Generating Videos with Scene Dynamics

Authors: Carl Vondrick, Hamed Pirsiavash, Antonio Torralba

NeurIPS 2016 | Conference PDF | Archive PDF | Plain Text | LLM Run Details

Reproducibility Variable Result LLM Response
Research Type Experimental Experiments suggest this model can generate tiny videos up to a second at full frame rate better than simple baselines, and we show its utility at predicting plausible futures of static images. Moreover, experiments and visualizations show the model internally learns useful features for recognizing actions with minimal supervision...
Researcher Affiliation Academia Carl Vondrick MIT vondrick@mit.edu Hamed Pirsiavash UMBC hpirsiav@umbc.edu Antonio Torralba MIT torralba@mit.edu
Pseudocode No The paper describes network architectures and learning procedures but does not include any structured pseudocode or algorithm blocks.
Open Source Code No The paper states 'Our implementation is based off a modified version of [31] in Torch7.' but does not explicitly provide a link or statement about releasing the source code for their own methodology.

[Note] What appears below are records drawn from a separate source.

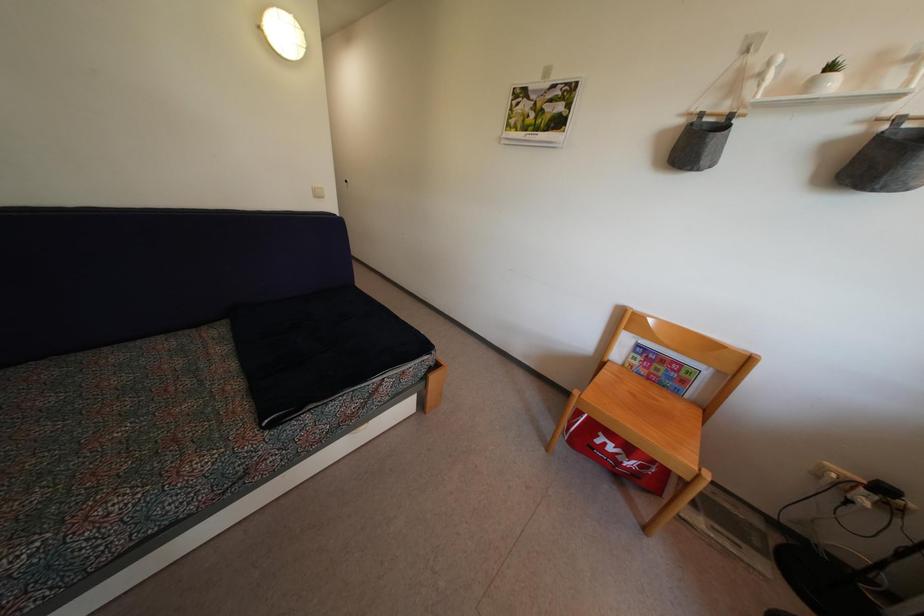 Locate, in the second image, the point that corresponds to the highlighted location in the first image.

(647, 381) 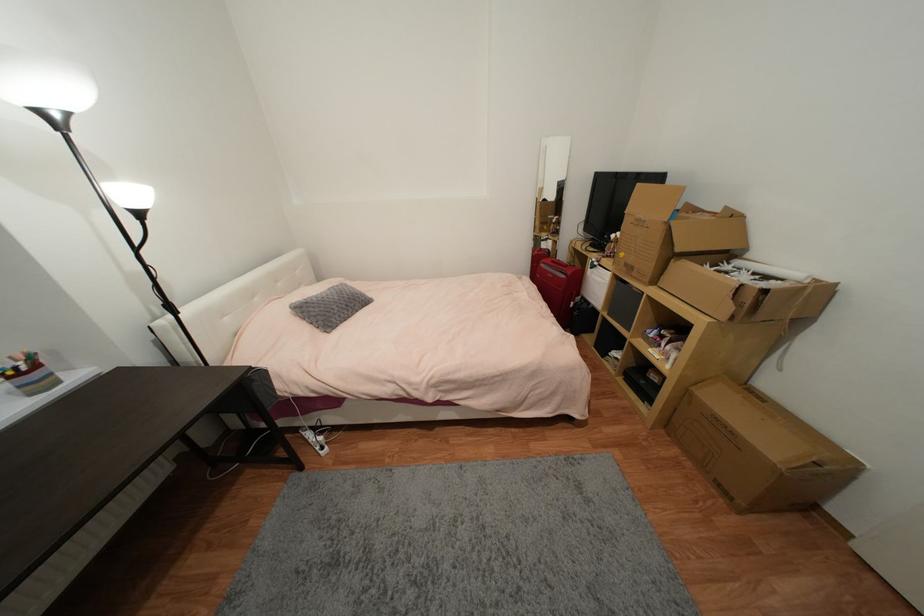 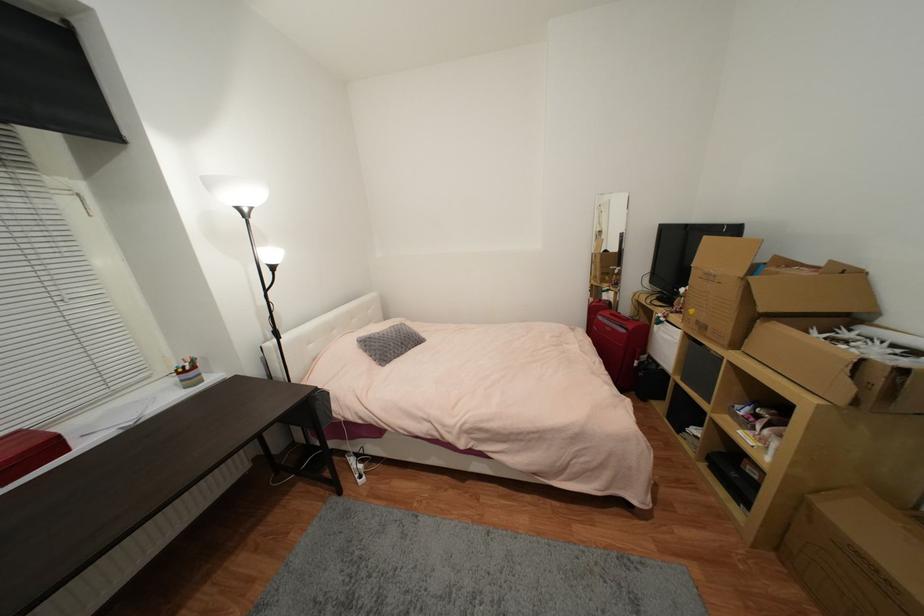 In the second image, find the point that corresponds to point (734, 310) in the first image.

(852, 390) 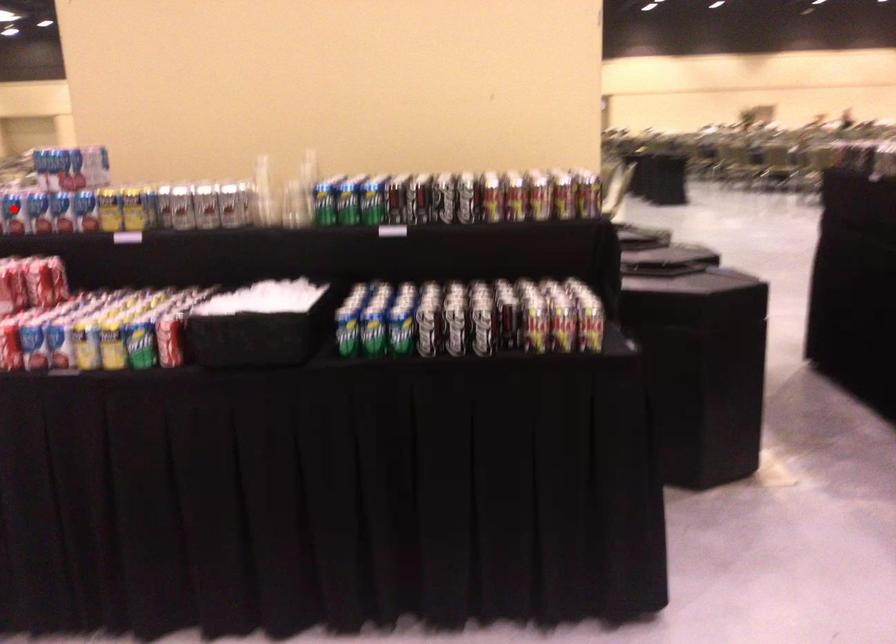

Open Datasets Yes We downloaded over two million videos from Flickr [39] by querying for popular Flickr tags as well as querying for common English words. ...Action Classification: We evaluated performance on classifying actions on UCF101 [35].

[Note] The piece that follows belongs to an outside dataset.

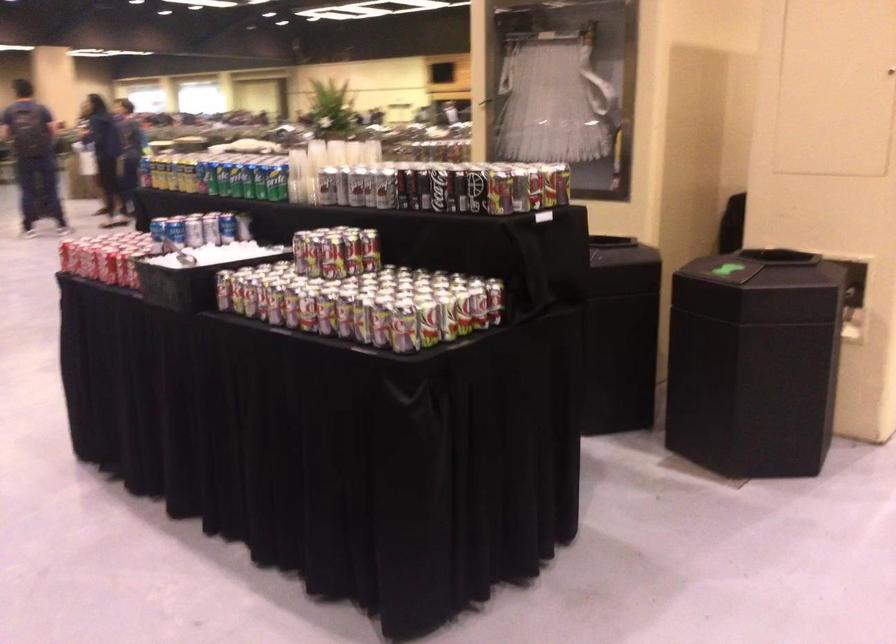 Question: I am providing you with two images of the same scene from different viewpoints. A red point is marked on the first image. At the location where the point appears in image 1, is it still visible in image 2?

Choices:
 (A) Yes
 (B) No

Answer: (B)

Dataset Splits No The paper mentions 'train/test splits' for UCF101 in Figure 4a's caption but does not specify the percentages or sample counts for training, validation, and test sets. It also mentions 'batch normalization' but this is a technique, not a data split.
Hardware Specification No The paper mentions 'Training typically took several days on a GPU' and 'NVidia donated GPUs used for this research' but does not specify the model or detailed specifications of the GPUs or other hardware used.

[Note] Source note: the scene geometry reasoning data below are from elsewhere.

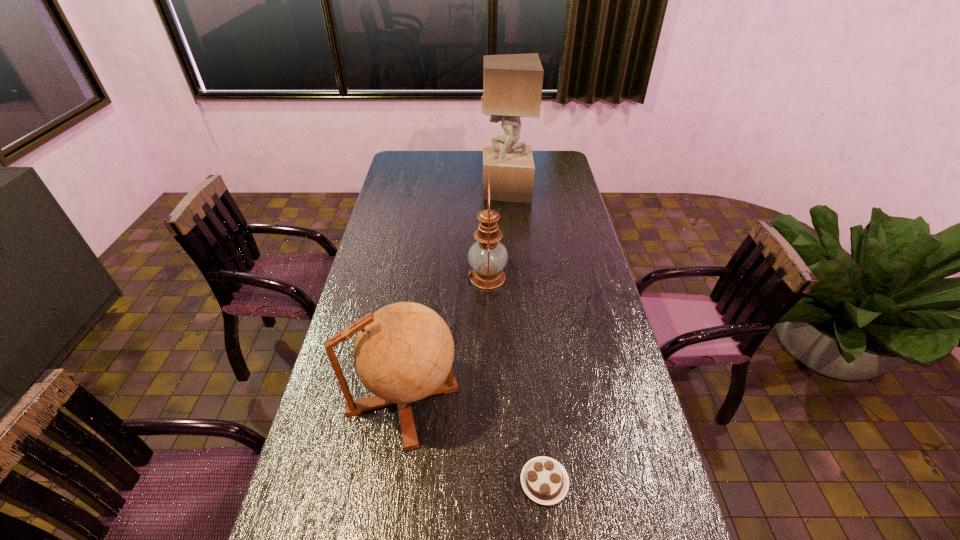 At what (x,y) coordinates should I click in order to perform the action: click on vacant area that satisfies the following two spatial constraints: 1. on the surface of the globe; 2. on the back side of the shortest object. Please return your answer as a coordinate pair (x, y). Looking at the image, I should click on (391, 482).

You are a GUI agent. You are given a task and a screenshot of the screen. Output one action in this format:
    pyautogui.click(x=<x>, y=<y>)
    Task: Click on the blank space that satisfies the following two spatial constraints: 1. on the front-facing side of the tallest object; 2. on the front side of the third nearest object
    The image size is (960, 540).
    Given the screenshot: What is the action you would take?
    pyautogui.click(x=513, y=277) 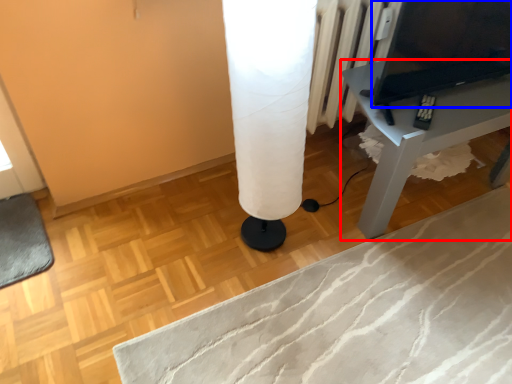 Question: Which of the following is the farthest to the observer, table (highlighted by a red box) or computer (highlighted by a blue box)?

Choices:
 (A) table
 (B) computer

Answer: (A)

Software Dependencies No The paper states 'Our implementation is based off a modified version of [31] in Torch7.' but does not provide a specific version number for Torch7 or any other software dependencies.
Experiment Setup Yes We use the Adam [16] optimizer and a fixed learning rate of 0.0002 and momentum term of 0.5. The latent code has 100 dimensions, which we sample from a normal distribution. We use a batch size of 64. We initialize all weights with zero mean Gaussian noise with standard deviation 0.01. We normalize all videos to be in the range [ 1, 1].